- Ellery Precinct, Edwards County, Illinois (Illinois)
- Interactive map of Ellery
- Coordinates: 38°22′08″N 88°07′35″W﻿ / ﻿38.368752°N 88.126380°W
- Country: United States
- State: Illinois
- County: Edwards

Area
- • Total: 12.98 sq mi (33.6 km^{2})
- • Land: 12.95 sq mi (33.5 km^{2})
- • Water: 0.03 sq mi (0.078 km^{2})
- Elevation: 486 ft (148 m)

Population (2020)
- • Total: 138
- • Density: 10.7/sq mi (4.11/km^{2})
- FIPS code: 17-047-91152
- GNIS feature ID: 1928491

= Ellery Precinct, Edwards County, Illinois =

Ellery is an election precinct, or township equivalent, in Edwards County, Illinois. As of the 2020 Census the population was 138.

== Geography ==
According to the 2021 census gazetteer files, Ellery Precinct has a total area of 12.98 sqmi, of which 12.95 sqmi (or 99.79%) is land and 0.03 sqmi (or 0.21%) is water.

== Demographics ==
As of the 2020 census there were 138 people, 57 households, and 46 families residing in the precinct. The population density was 10.63 PD/sqmi. There were 64 housing units at an average density of 4.93 /sqmi. The racial makeup of the precinct was 97.83% White, 0.00% African American, 0.00% Native American, 0.00% Asian, 0.00% Pacific Islander, 0.72% from other races, and 1.45% from two or more races. Hispanic or Latino of any race were 0.72% of the population.

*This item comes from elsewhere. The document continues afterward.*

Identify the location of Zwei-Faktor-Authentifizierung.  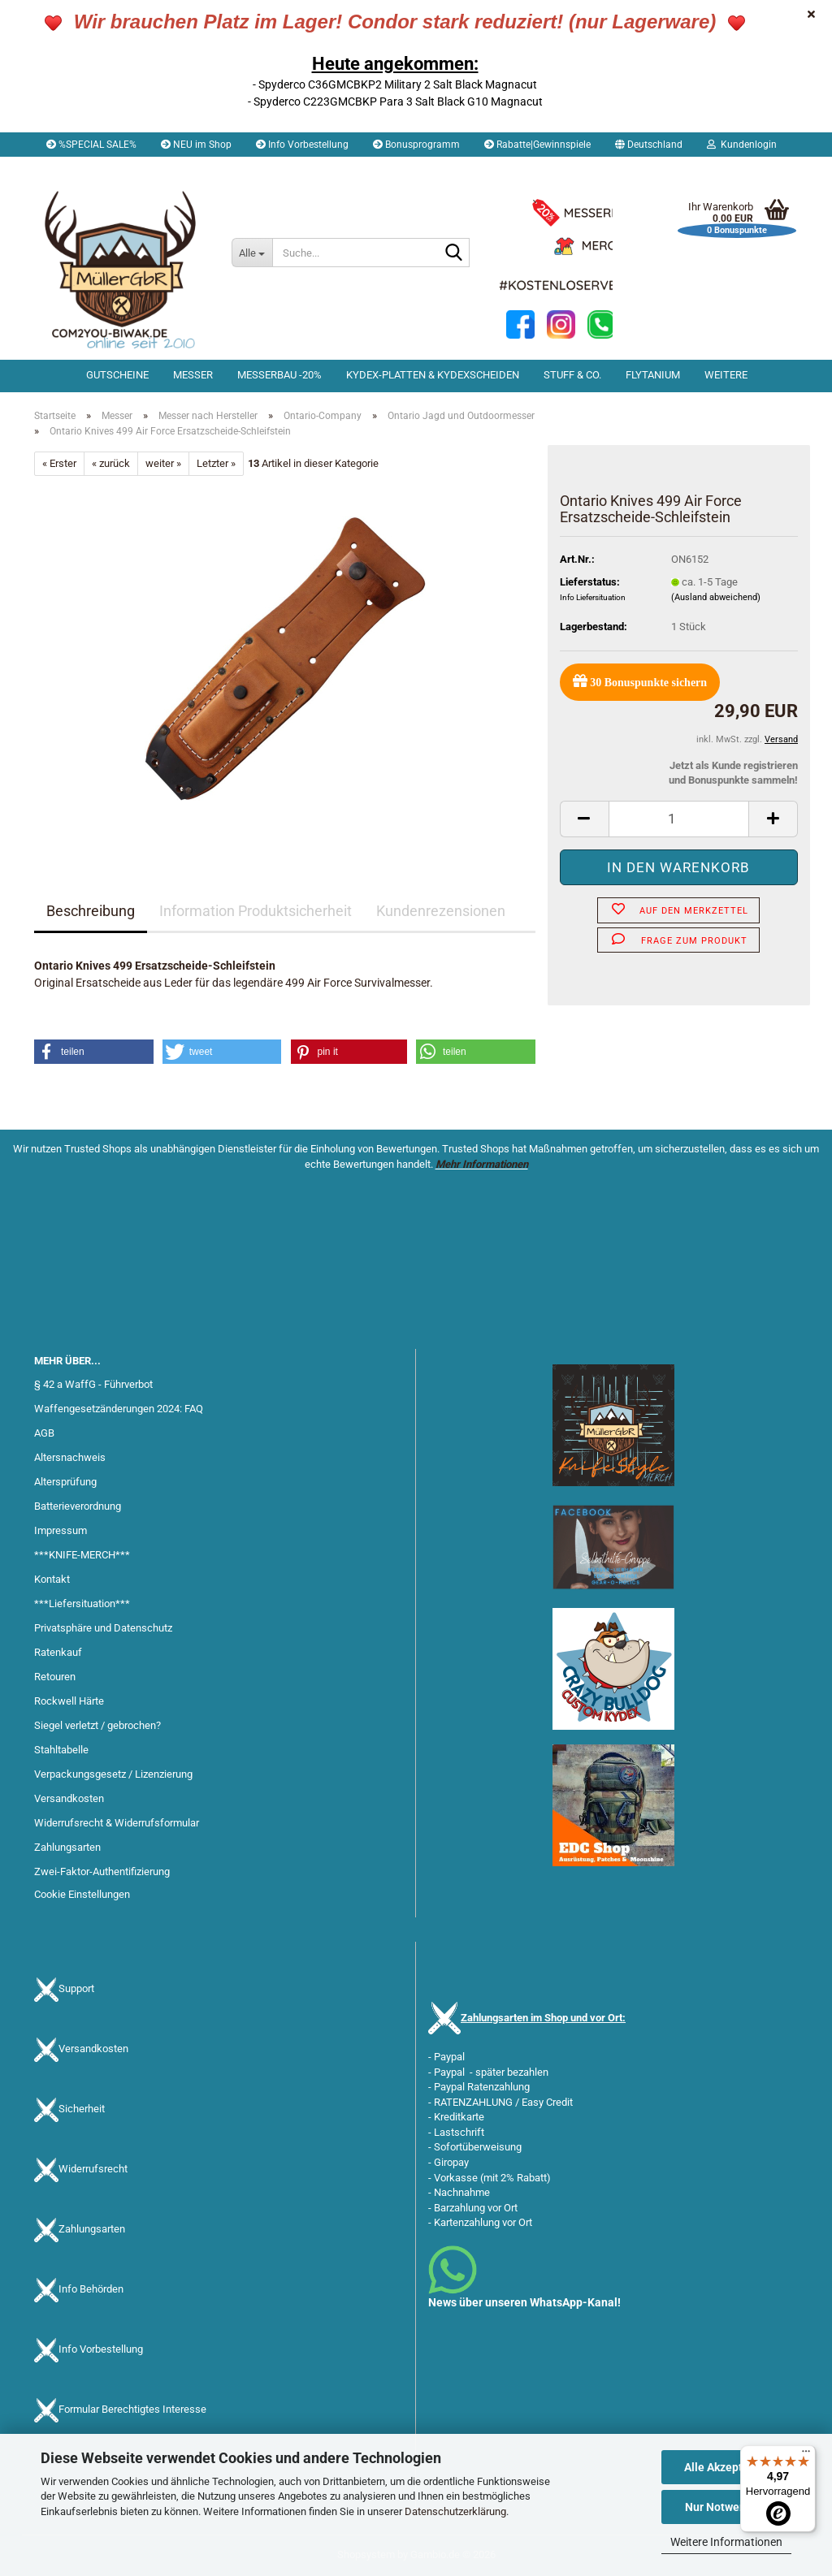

There were 57 households, out of which 26.30% had children under the age of 18 living with them, 64.91% were married couples living together, none had a female householder with no spouse present, and 19.30% were non-families. 19.30% of all households were made up of individuals, and none had someone living alone who was 65 years of age or older. The average household size was 2.11 and the average family size was 2.37.

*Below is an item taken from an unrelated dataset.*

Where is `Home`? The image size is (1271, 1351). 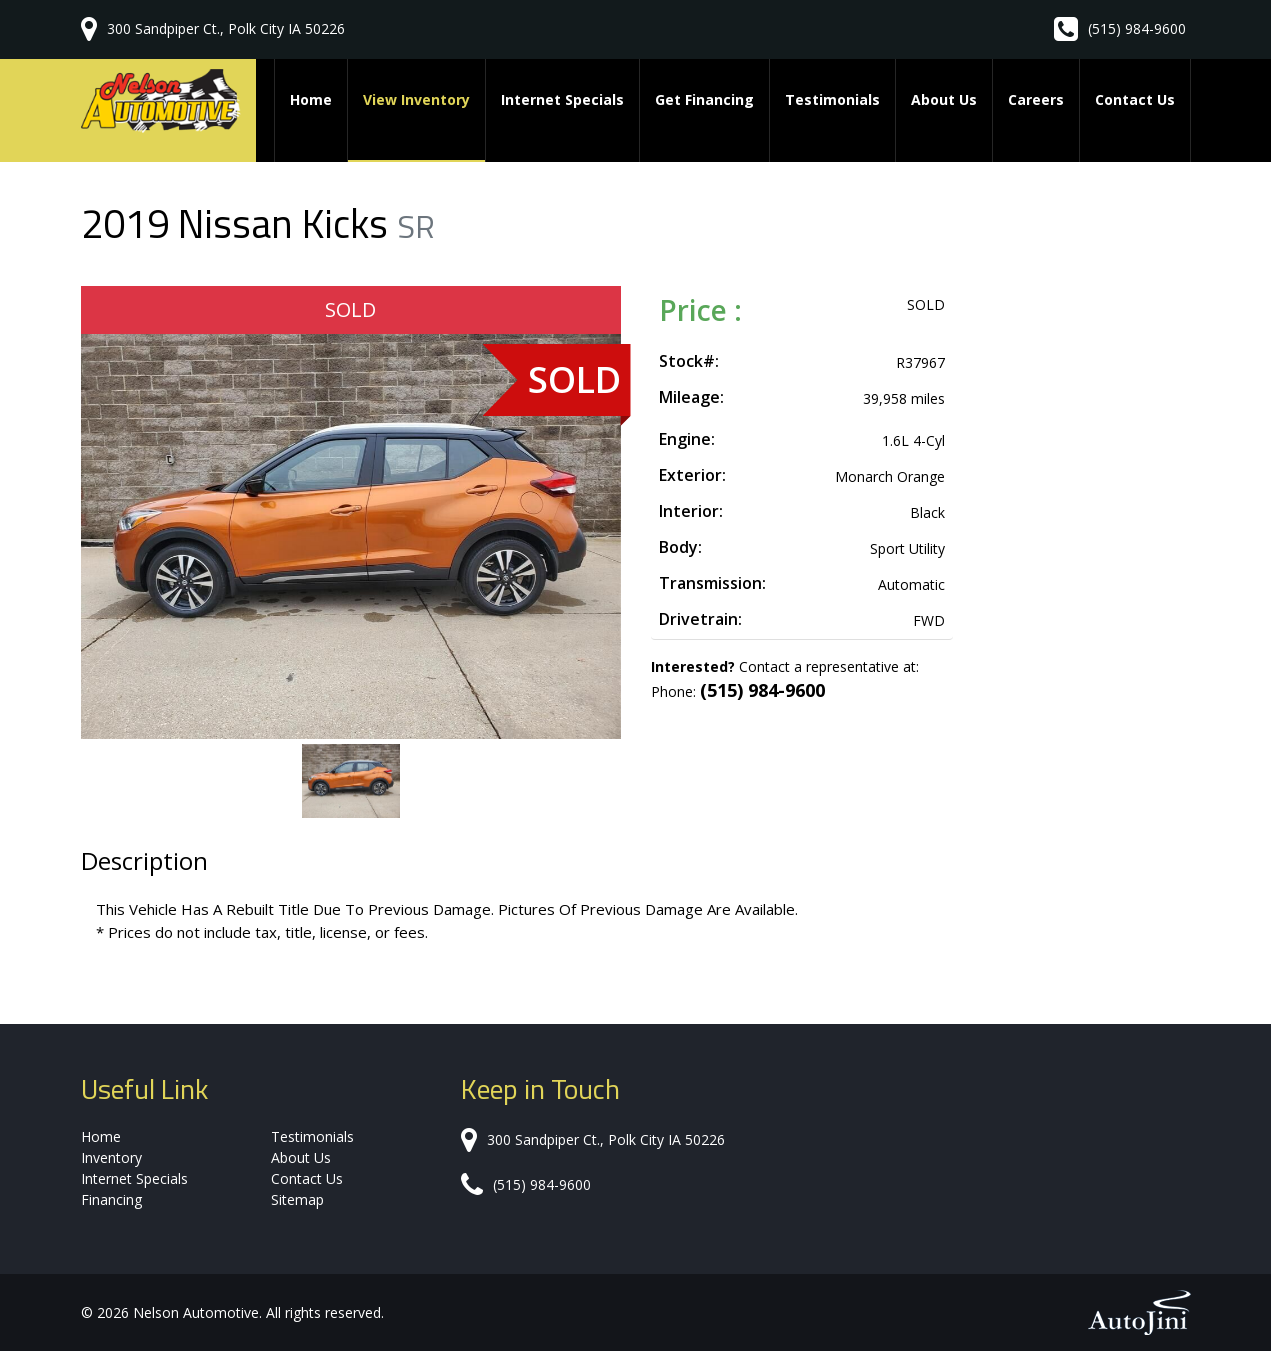
Home is located at coordinates (101, 1136).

The precinct's age distribution consisted of 14.2% under the age of 18, 9.2% from 18 to 24, 15% from 25 to 44, 30% from 45 to 64, and 31.7% who were 65 years of age or older. The median age was 52.8 years. For every 100 females, there were 126.4 males. For every 100 females age 18 and over, there were 94.3 males.

The median income for a household in the precinct was $65,625, and the median income for a family was $65,833. Males had a median income of $51,406 versus $37,614 for females. The per capita income for the precinct was $37,238. None of the population were below the poverty line.